I don’t mean just the people who disagree with him. I mean the ditto-heads who hang on his every word.
I hate to generalize. There may be some sweet and open-minded Limbaugh fans out there. To them, I apologize, because those I’ve come into contact with through the years are generally apoplectic, humorless and unwilling to listen to anything that goes against the party line.
Can this be good for a person’s physical or mental health? Does it make people happy to be so angry?
I say this even though I’m a conservative on most issues.
My latest such encounter came this morning, right after I’d flipped on the lights and fired up the hard drive. The phone rang. On the other end was a man wanting to know why I would say Rush was uniting the nation against him.
I write a little humorous take on the news each Monday called “On second thought.” This week, I referred to Limbaugh’s tirade against a third-year Georgetown law student who had testified to Congress about the need for mandatory contraceptive coverage. He called her a slut and a prostitute. He said he wanted to see tapes of her having sex.
My caller launched into a defense of Limbaugh, demanding to know why I thought Americans should be forced to pay for the contraceptives of promiscuous people.
The thing is, I don’t think that. But the minute Limbaugh started throwing around words like “slut” and “prostitute,” all rational debate ended. My side of the argument got lost under an avalanche of incivility and hate.

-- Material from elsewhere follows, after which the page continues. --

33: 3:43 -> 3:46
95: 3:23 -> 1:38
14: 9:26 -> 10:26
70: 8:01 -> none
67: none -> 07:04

I try to be nice to callers, even one who is shouting that no one he knows disagrees with Limbaugh and that I’m just part of the liberal media cabal. (He didn’t actually use that word. “Cabal” likely is a bit large for him.)
But then he turned me over to his wife, and the fun really started. Each time I tried to interject that I agreed that insurance companies should not be forced to provide contraceptive coverage, she would yell, “I don’t care if you agree with me!” I hung in there until she began shrieking swear words in my ear. That’s when I aborted the conversation.

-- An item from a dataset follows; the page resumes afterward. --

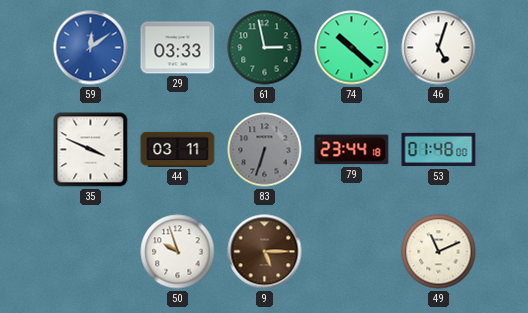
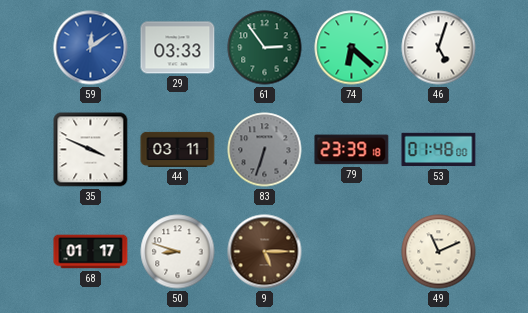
61: 2:58 -> 2:54
74: 10:22 -> 6:22
79: 23:44 -> 23:39
68: none -> 01:17
50: 9:57 -> 8:48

So far, seven sponsors have pulled out of the Limbaugh show. Sponsors care about their customers, first and foremost. My caller insisted they were just knuckling under to pressure from “the libs.”

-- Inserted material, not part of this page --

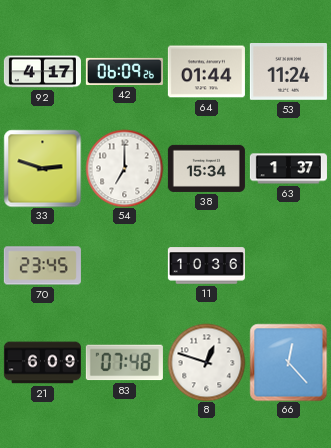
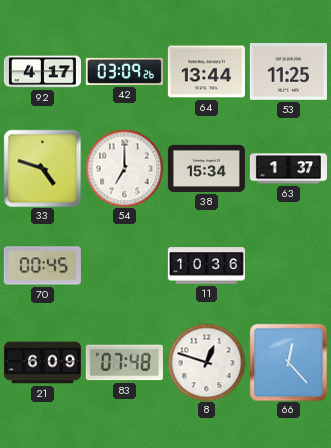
42: 06:09 -> 03:09
64: 01:44 -> 13:44
53: 11:24 -> 11:25
33: 2:48 -> 4:48
70: 23:45 -> 00:45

Limbaugh has apologized. You can read it here. He said, “My choice of words was not the best, and in the attempt to be humorous, I created a national stir.”
That was his first mistake, trying to be humorous to a crowd he personally has trained to be humorless.
Of course, my caller would see the apology as something forced on Rush by “the libs.” It’s a world-view that conveniently explains everything and eliminates the need to explore arguments or defend positions.